Tanta soddisfazione quella che si è respirata sabato 4 giugno a Pieve di Soligo, nella splendida cornice di Villa Brandolini: alla presenza di numerosi autori e di ospiti di eccezione si è infatti inaugurata l’undicesima edizione del Festival F4 Un’idea di Fotografia, che riunisce i lavori dedicati al tema del paesaggio di alcune delle più interessanti figure della fotografia contemporanea di ricerca insieme alle opere di due consolidati maestri della fotografia italiana e internazionale, curata e presentata dall’esperto Carlo Sala.
La mostra ha visto il supporto, come tutte le scorse edizioni, del comune di Pieve di Soligo e della fondazione Fabbri: “Faccio semplicemente i miei ringraziamenti partendo ovviamente dal Comune di Pieve di Soligo che ci ospita qui in questa location meravigliosa, ringrazio la Regione del Veneto e la provincia di Treviso per il patrocinio all’iniziativa e gli organi istituzionali, come il Cda della Fondazione” ha aperto Carlo Sala, passando la parola a Luisa Cigagna, vicesindaco della città, che ha fatto un’interessante riflessione riprendendo una citazione di un grande paesaggista francese: “”Alla domanda “cos’ è il paesaggio?” si può rispondere che è ciò che conserviamo nella memoria dopo aver smesso di guardare”: ecco Andrea Zanzotto è stato il poeta del paesaggio, intrecciandolo al linguaggio in maniera strettissima e credo che con le opere di oggi possiamo tuffarci in una percezione della realtà e paesaggio proprio attraverso lo sguardo dei singoli autori”.

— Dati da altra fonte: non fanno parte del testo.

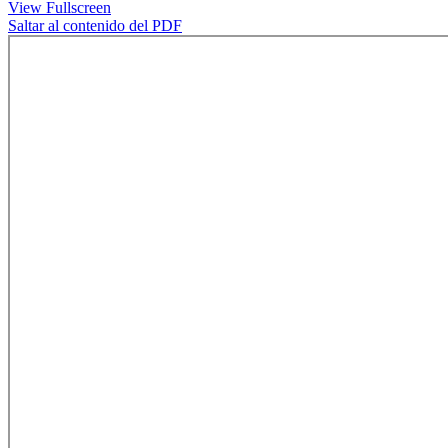
View Fullscreen
Saltar al contenido del PDF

La parola è passata al consigliere regionale Tommaso Razzolini che ha ricordato ai presenti come la spinta culturale debba partire dalla comunità soprattutto ora che il territorio è stato riconosciuto patrimonio Unesco: iniziative di spessore come queste, fa sapere, portano a un costante miglioramento dell’offerta turistica e culturale che contribuiscono a rendere tutta l’area una meta interessante sotto ogni punto di vista.

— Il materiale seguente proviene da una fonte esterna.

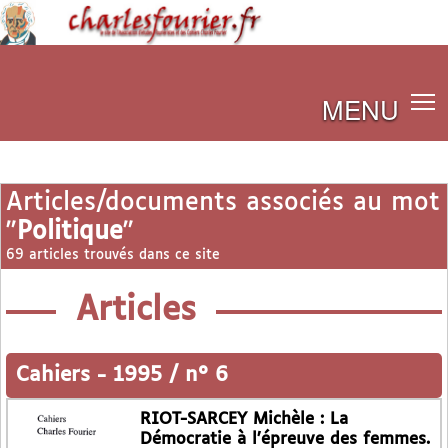
MENU
Articles/documents associés au mot
"
Politique
"
69 articles trouvés dans ce site
Articles
Cahiers
-
1995 / n° 6
RIOT-SARCEY Michèle : La
Démocratie à l’épreuve des femmes.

A seguire ha preso la parola la delegata della Provincia di Treviso, Martina Bertelle, che ha portato i saluti del presidente Stefano Marcon: “Questa mostra è particolarmente bella anche per chi vive il territorio tutti i giorni perché si scoprono diverse prospettive e punti di vista, e la possibilità data da questa mostra di vedere quello che abbiamo sotto gli occhi è bello e nuovo anche per noi, non solo per chi viene a visitarci”.

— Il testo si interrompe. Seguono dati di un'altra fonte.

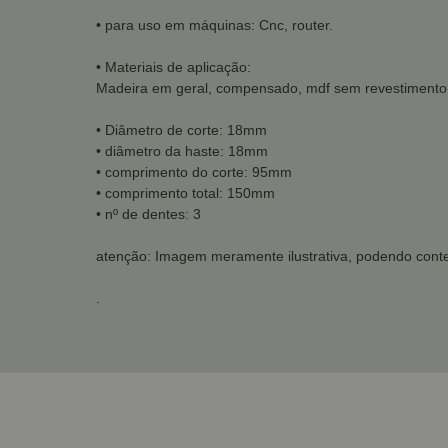
• para uso em máquinas: Cnc, router.
• Materiais de aplicação:
Madeira em geral, compensado, mdf sem revestimento, 
• Diâmetro de corte: 18mm
• diâmetro da haste: 18mm
• comprimento do corte: 95mm
• comprimento total: 150mm
• nº de dentes: 3
atenção: Imagem meramente ilustrativa, podendo conte
.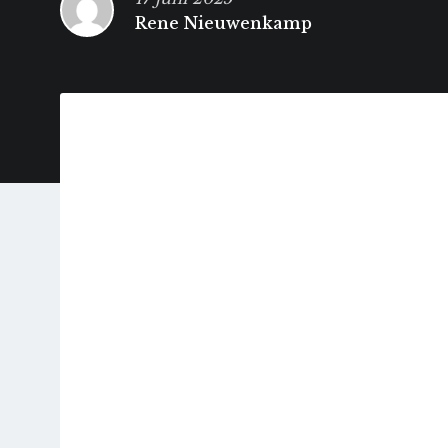
Rene Nieuwenkamp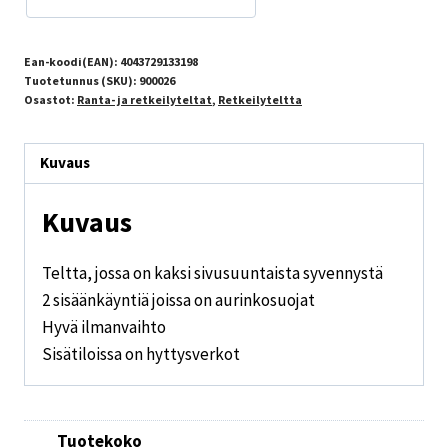
Ean-koodi(EAN):
4043729133198
Tuotetunnus (SKU):
900026
Osastot:
Ranta- ja retkeilyteltat
,
Retkeilyteltta
Kuvaus
Kuvaus
Teltta, jossa on kaksi sivusuuntaista syvennystä
2 sisäänkäyntiä joissa on aurinkosuojat
Hyvä ilmanvaihto
Sisätiloissa on hyttysverkot
Tuotekoko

“Questa mostra – ha confermato Alberto Baban, presidente della Fondazione Fabbri – è il nostro fiore all’occhiello perché vogliamo promuovere la cultura e il territorio e questa mostra non fa eccezione. È bello perché attraverso le fotografie di questi autori riusciamo a comprendere qualcosa che non vediamo, ognuno ha una sua interpretazione quindi riusciamo a vedere come la vedono gli altri. È una lettura estremamente difficile perché ognuno interpreta il paesaggio e la cultura a modo proprio”.
Nel concreto, il festival si muove in due assi espositivi: da una parte la mostra “Fosfeni”, dedicata ad Andrea Zanzotto con un approccio però totalmente anti filologico: è una riflessione del rapporto tra fotografia e paesaggio, declinato attraverso una pluralità di visione contemporanee che spaziano dalla narrazione documentara alle ricerche sperimentali.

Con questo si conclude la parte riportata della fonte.